Background technology:
Pfizer Inc. has used 3-cyano group-1,2, and the 4-triazole is developed a kind of PTS, and has entered clinical three trial periods phase, its anticancer brilliance.In a single day this medicine enters the stage of applying, and its market demand can rise significantly, and market outlook are very gratifying, and 3-cyano group-1,2,4-triazole are the key intermediates of this PTS; Also be the raw material of antiviral drug ribavirin, production ribavirin producer is a lot of both at home and abroad at present, thereby 3-cyano group-1,2, and the annual requirement of 4-triazole is very big.
3-cyano group-1,2, the molecular formula of 4-triazole are C
3H
2N
4
Its physico-chemical property is: this strain white crystals body, odorless, tasteless; 185 ℃-187 ℃ of fusing points are soluble in organic solvents such as alcohol, ether.
Its structural formula is:
At present, through the preparation 3-cyano group 1,2 of domestic and foreign literature report and use, the method for 4-triazole has following three kinds:
(1), in English Patent Brit1157256 (BECKER, people such as HEINZ) a kind of employing 3-chloro-1,2 is disclosed, the 4-triazole adds the sodium cyanide one-step synthesis and gets 3-cyano group-1,2, the method for 4-triazole.The steps include: elder generation with 3-chloro-1,2, the 4-triazole is dissolved in the sodium cyanide solution, drips dimethyl formamide, back flow reaction 6 hours, and the vacuum concentration solvent gets crude product, gets finished product with ethyl alcohol recrystallization.Its reaction equation is:
Prepare 3-cyano group-1,2 in this way, though the 4-triazole is simple, but raw material is difficult to obtain, and need to use the extremely strong sodium cyanide of toxicity, not only can influence health of operators, and can produce the discharge of the severe toxicity of serious environmental pollution in producing.Thereby this method should not be used in actual production.
(2), in day disclosure special permission 84-206367, disclose with careless amine hydrazides and methane amide or carbonamidine acetate at high temperature directly cyclization make 1,2,4-triazole-3 methane amide dewaters and synthesizes 3-cyano group-1,2, the 4-triazole, its reaction equation is:
(3), people such as yellow Yongming discloses another kind and has closed method on 21 (10) the 446th pages of nineteen nineties " Chinese Journal of Pharmaceuticals ", it is on the basis of Japanese Patent 84-206367, use ethyl oxamide, hydrazine hydrate and carbonamidine acetate are treated different things alike to operate and are made 1,2,4-triazole-3-methane amide obtains the purpose product through dehydration again.

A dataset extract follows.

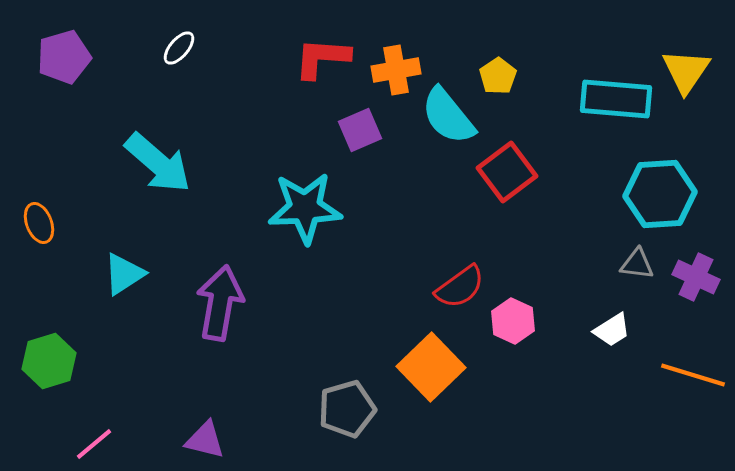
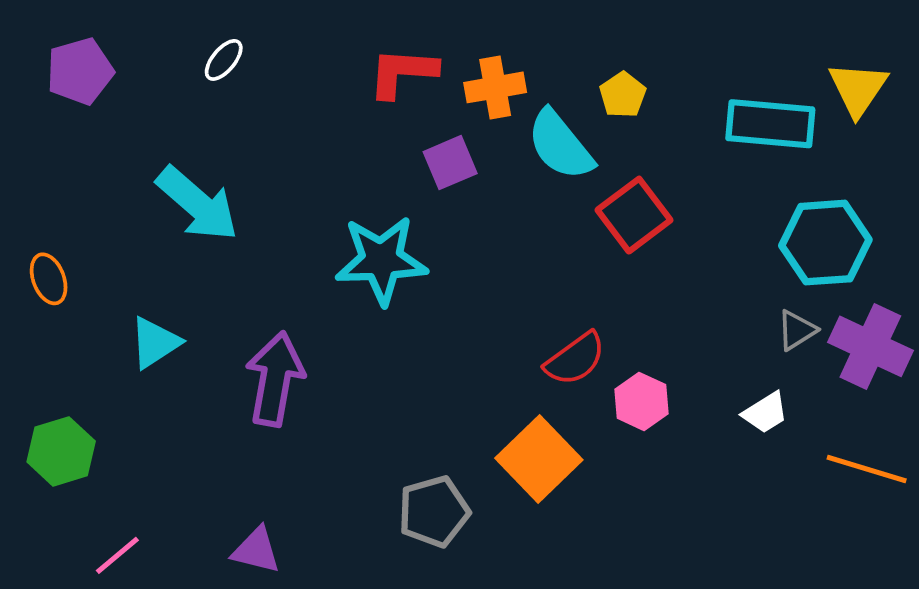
gray triangle: (637, 264) -> (797, 330), turned -39
purple cross: (696, 277) -> (870, 346), size x1.4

Above-mentioned (two), (three) described method all exist operational path oversize, and byproduct is many, and the production cycle is long, 3-cyano group-1,2, and the purity of 4-triazole is low, deficiencies such as severe reaction conditions.
Summary of the invention:
The object of the present invention is to provide a kind of 3-cyano group-1,2, the preparation method of 4-triazole.

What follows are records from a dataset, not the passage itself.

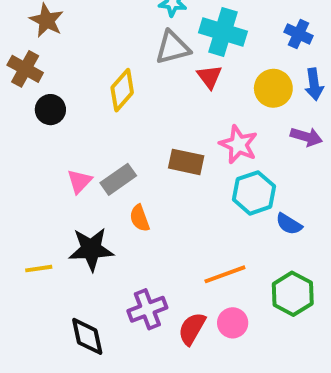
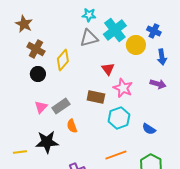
cyan cross: (223, 32) -> (115, 30), turned 35
brown cross: (25, 69) -> (36, 49), moved
red triangle: (209, 77) -> (108, 69), moved
yellow circle: (273, 88) -> (136, 45), moved
black circle: (50, 110) -> (38, 74), moved
cyan hexagon: (254, 193) -> (119, 118), moved

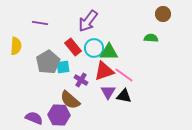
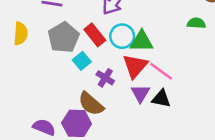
gray pentagon: (48, 62) -> (64, 37), moved
cyan square: (63, 67) -> (82, 61), turned -32
red triangle: (104, 71) -> (135, 66), turned -30

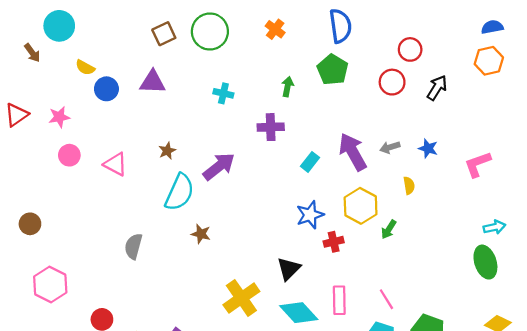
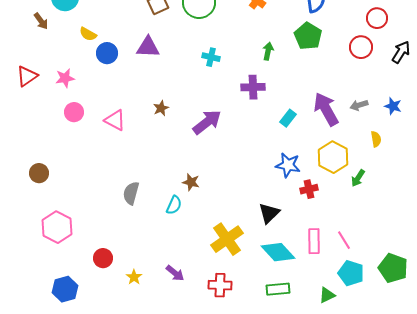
cyan semicircle: (180, 192) -> (174, 205), moved, size x0.6
blue star: (310, 215) -> (288, 165), turned 30
pink line: (386, 299) -> (344, 240), moved

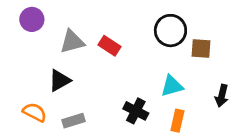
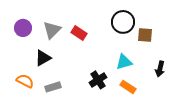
purple circle: (32, 19) -> (23, 28), moved
gray triangle: (72, 42) -> (52, 30), turned -30
black cross: (136, 111) -> (98, 80), turned 30
orange rectangle: (177, 121) -> (128, 87), turned -70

This method is to utilize triazole methyl-formiate one step ammonia to separate to make the triazole methane amide, the synthetic 3-cyano group-1,2 that then the triazole methane amide of gained dewatered, and the 4-triazole, its reaction equation is:
Its preparation process is as follows:
Step 1: earlier that the triazole methyl-formiate is soluble in water, at the pressure of airtight logical ammonia to 2.5kg, ammonia is separated 4~10h, centrifugal dry the triazole methane amide;
Step 2: get the triazole methane amide and add acetonitrile solvent stirring beginning dissolving, under reflux state, drip phosphorus oxychloride, 3~5h drips complete, continues back flow reaction 4~8h again, removes solvent acetonitrile and dewatering agent POCl under reduced pressure
3, get hydrolyzate.
Step 3, low temperature hydrolysis, methylate isobutyl ketone extraction secondary, concentrated extract gets 3-cyano group-1,2,4-triazole crude product, with alcohol refining 3-cyano group-1,2,4-triazole finished product.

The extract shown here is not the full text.